A Port St. Lucie, Fla., tax preparer has been sent down for a scheme to file false federal income tax returns using stolen identity information.
Ernst Pierre, owner and operator of Tax Max, was sentenced to 51 months in federal prison for wire fraud and aggravated identity theft, the Justice Department and Internal Revenue Service – Criminal Investigation announced.
The Justice Department said Pierre obtained the names and Social Security numbers of relatives of clients for whom he had prepared federal income tax returns and then fraudulently used those names and Social Security numbers as “dependents” on other client tax returns and on his own tax return.

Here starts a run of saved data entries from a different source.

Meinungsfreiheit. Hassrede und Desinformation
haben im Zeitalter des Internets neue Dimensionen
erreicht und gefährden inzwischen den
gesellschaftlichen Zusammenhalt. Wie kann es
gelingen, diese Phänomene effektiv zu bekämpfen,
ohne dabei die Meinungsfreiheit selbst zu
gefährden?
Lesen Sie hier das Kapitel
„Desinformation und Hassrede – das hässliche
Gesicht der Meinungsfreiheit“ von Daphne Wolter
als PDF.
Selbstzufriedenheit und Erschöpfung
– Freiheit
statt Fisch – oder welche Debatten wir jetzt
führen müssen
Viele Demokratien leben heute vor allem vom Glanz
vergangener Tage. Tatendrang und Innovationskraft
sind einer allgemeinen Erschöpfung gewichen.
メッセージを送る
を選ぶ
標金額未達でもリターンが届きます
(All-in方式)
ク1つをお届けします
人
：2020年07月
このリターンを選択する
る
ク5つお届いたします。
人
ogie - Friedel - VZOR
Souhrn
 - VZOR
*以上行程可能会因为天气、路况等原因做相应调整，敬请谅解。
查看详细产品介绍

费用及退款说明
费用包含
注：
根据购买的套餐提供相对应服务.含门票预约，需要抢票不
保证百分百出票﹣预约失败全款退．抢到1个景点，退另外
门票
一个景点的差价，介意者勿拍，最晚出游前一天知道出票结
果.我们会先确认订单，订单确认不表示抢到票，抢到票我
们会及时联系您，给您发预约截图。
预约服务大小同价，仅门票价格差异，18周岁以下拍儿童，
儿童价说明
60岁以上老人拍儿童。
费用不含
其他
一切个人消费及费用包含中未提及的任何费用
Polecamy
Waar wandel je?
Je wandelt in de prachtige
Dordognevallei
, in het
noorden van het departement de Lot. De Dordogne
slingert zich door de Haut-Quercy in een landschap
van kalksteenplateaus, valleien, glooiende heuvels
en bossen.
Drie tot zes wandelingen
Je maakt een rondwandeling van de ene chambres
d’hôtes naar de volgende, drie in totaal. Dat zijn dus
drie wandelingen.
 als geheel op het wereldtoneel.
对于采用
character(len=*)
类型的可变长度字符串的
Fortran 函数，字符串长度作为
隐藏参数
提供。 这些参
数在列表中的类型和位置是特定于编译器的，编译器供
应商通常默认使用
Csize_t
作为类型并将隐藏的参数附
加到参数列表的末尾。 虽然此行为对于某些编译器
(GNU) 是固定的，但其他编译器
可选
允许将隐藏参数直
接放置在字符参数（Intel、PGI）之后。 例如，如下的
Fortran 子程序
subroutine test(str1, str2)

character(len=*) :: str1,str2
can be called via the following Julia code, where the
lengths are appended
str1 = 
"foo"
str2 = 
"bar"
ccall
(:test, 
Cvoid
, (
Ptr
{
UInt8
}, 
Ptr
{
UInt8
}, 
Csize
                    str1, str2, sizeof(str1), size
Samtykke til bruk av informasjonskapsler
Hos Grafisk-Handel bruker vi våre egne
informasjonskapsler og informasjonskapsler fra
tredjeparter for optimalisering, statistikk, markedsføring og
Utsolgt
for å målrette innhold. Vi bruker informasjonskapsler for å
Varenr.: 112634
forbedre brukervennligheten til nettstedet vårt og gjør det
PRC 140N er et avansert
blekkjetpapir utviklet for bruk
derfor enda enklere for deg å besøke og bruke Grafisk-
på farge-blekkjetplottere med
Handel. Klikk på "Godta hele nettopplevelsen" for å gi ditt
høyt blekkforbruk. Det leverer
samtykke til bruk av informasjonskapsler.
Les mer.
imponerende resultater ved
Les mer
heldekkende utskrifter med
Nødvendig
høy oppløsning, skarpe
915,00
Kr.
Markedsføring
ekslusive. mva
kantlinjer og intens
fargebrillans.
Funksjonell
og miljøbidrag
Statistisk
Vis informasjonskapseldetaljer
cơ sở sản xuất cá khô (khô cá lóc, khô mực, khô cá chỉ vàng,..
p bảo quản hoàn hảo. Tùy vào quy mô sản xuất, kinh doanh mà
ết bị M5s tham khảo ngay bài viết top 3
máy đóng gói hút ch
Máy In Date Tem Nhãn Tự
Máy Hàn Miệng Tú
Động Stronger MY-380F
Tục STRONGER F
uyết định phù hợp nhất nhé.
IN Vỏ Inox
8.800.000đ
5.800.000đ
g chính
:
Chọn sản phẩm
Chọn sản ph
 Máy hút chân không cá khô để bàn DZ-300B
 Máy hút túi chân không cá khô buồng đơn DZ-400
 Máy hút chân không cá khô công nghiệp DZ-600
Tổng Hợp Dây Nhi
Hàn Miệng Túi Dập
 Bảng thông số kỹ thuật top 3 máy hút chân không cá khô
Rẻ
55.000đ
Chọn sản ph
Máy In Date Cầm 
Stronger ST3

Pierre used these dependents to fraudulently inflate tax refunds, raking in a total of $266,000 in ill-gotten gains, according to the indictment and Pierre’s admissions as part of his guilty plea.
The scam ran from October 2009 through May 2011, with Pierre filing false tax returns for clients of Tax Max.
The Justice Department thanked special agents of IRS-CI for their work on the case, as well as Tax Division Trial Attorneys Justin K. Gelfand and Thomas J. Krepp, who prosecuted the case.
Kathryn Keneally, Assistant Attorney General for the Justice Department’s Tax Division, praised the efforts of the agents and prosecutors.
Pierre was ordered to pay the full amount of restitution to the IRS, a sum of $266,000, in addition to his prison sentence.
The case serves as a reminder that tax preparers have a responsibility to uphold the law and protect their clients’ sensitive information.
The Justice Department will continue to pursue those who engage in tax refund fraud schemes, and we will bring them to justice, the department said in a statement.